In the data, extract each line that holds the string "This".

**INFORMATION:**
::::::

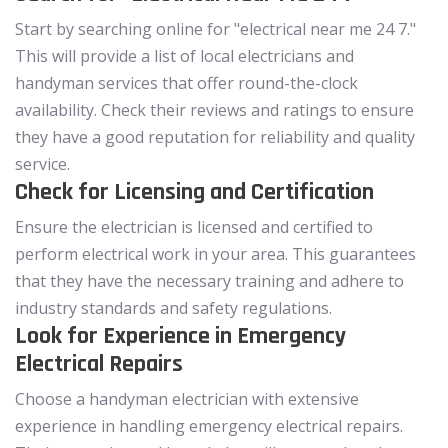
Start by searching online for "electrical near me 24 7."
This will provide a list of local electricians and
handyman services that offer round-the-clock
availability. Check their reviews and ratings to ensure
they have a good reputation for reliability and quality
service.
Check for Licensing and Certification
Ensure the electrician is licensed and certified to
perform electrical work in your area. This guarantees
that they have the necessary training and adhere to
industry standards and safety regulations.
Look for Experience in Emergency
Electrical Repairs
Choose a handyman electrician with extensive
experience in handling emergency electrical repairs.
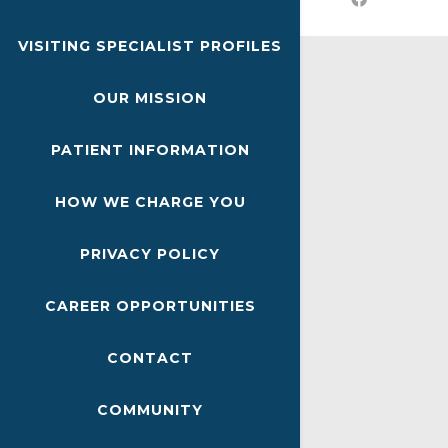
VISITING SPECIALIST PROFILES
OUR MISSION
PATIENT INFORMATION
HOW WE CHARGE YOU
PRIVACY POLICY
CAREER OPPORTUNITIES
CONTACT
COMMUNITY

::::::

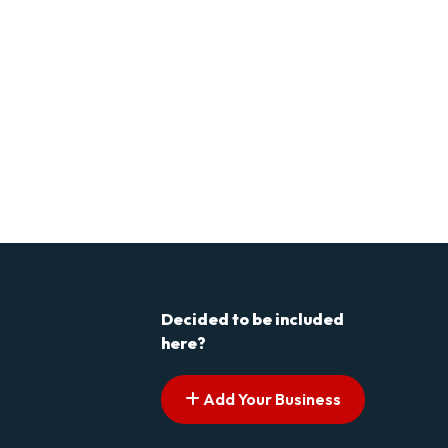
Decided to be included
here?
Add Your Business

::::::

**ANSWER SECTION:**
This will provide a list of local electricians and
perform electrical work in your area. This guarantees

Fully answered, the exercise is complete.